**PROBLEM STATEMENT**
The line containing "Toutes les offres" marks the start of the required copy, which runs to the final line of the entries; return those lines exactly, without any pictures.
-- AVAILABLE DATA follows --
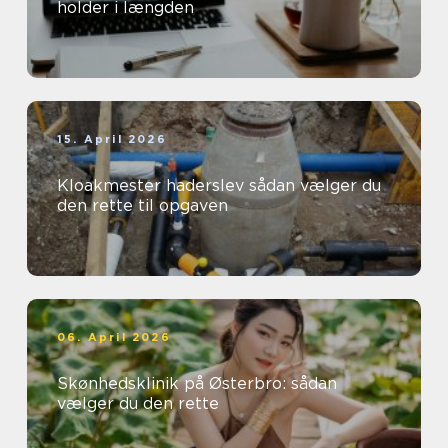
holder i længden
15. April 2026
Kloakmester haderslev sådan vælger du
den rette til opgaven
06. April 2026
Skønhedsklinik på Østerbro: sådan
vælger du den rette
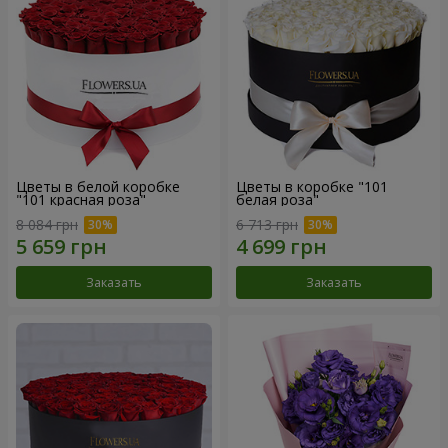
Цветы в белой коробке
Цветы в коробке "101
"101 красная роза"
белая роза"
8 084 грн
6 713 грн
Заказать
Заказать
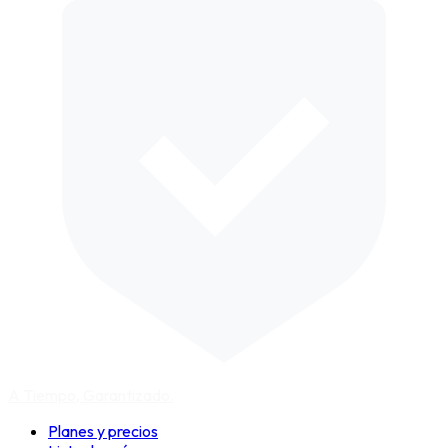
A Tiempo,
Garantizado.
Planes y precios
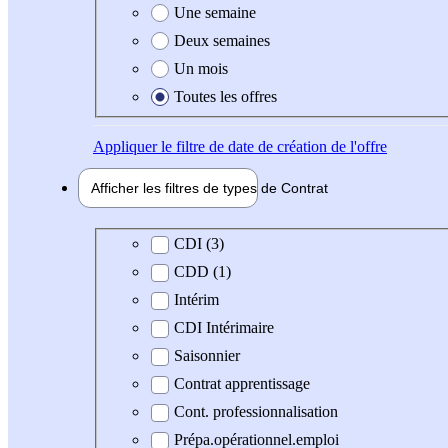
Une semaine
Deux semaines
Un mois
Toutes les offres
Appliquer
le filtre de date de création de l'offre
Afficher les filtres de types de
Contrat
Type de contrat
CDI (3)
CDD (1)
Intérim
CDI Intérimaire
Saisonnier
Contrat apprentissage
Cont. professionnalisation
Prépa.opérationnel.emploi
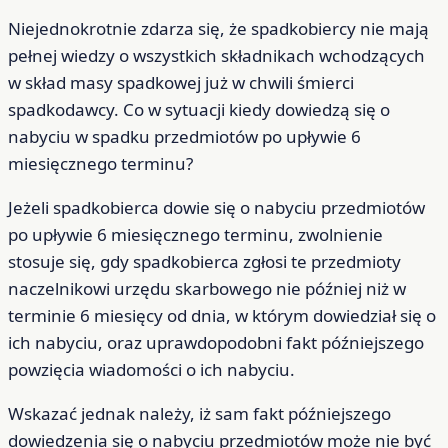
Niejednokrotnie zdarza się, że spadkobiercy nie mają
pełnej wiedzy o wszystkich składnikach wchodzących
w skład masy spadkowej już w chwili śmierci
spadkodawcy. Co w sytuacji kiedy dowiedzą się o
nabyciu w spadku przedmiotów po upływie 6
miesięcznego terminu?
Jeżeli spadkobierca dowie się o nabyciu przedmiotów
po upływie 6 miesięcznego terminu, zwolnienie
stosuje się, gdy spadkobierca zgłosi te przedmioty
naczelnikowi urzędu skarbowego nie później niż w
terminie 6 miesięcy od dnia, w którym dowiedział się o
ich nabyciu, oraz uprawdopodobni fakt późniejszego
powzięcia wiadomości o ich nabyciu.
Wskazać jednak należy, iż sam fakt późniejszego
dowiedzenia się o nabyciu przedmiotów może nie być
-- AVAILABLE DATA concluded --
**TASK ANSWER**
Toutes les offres
Appliquer
le filtre de date de création de l'offre
Afficher les filtres de types de
Contrat
Type de contrat
CDI (3)
CDD (1)
Intérim
CDI Intérimaire
Saisonnier
Contrat apprentissage
Cont. professionnalisation
Prépa.opérationnel.emploi
Niejednokrotnie zdarza się, że spadkobiercy nie mają
pełnej wiedzy o wszystkich składnikach wchodzących
w skład masy spadkowej już w chwili śmierci
spadkodawcy. Co w sytuacji kiedy dowiedzą się o
nabyciu w spadku przedmiotów po upływie 6
miesięcznego terminu?
Jeżeli spadkobierca dowie się o nabyciu przedmiotów
po upływie 6 miesięcznego terminu, zwolnienie
stosuje się, gdy spadkobierca zgłosi te przedmioty
naczelnikowi urzędu skarbowego nie później niż w
terminie 6 miesięcy od dnia, w którym dowiedział się o
ich nabyciu, oraz uprawdopodobni fakt późniejszego
powzięcia wiadomości o ich nabyciu.
Wskazać jednak należy, iż sam fakt późniejszego
dowiedzenia się o nabyciu przedmiotów może nie być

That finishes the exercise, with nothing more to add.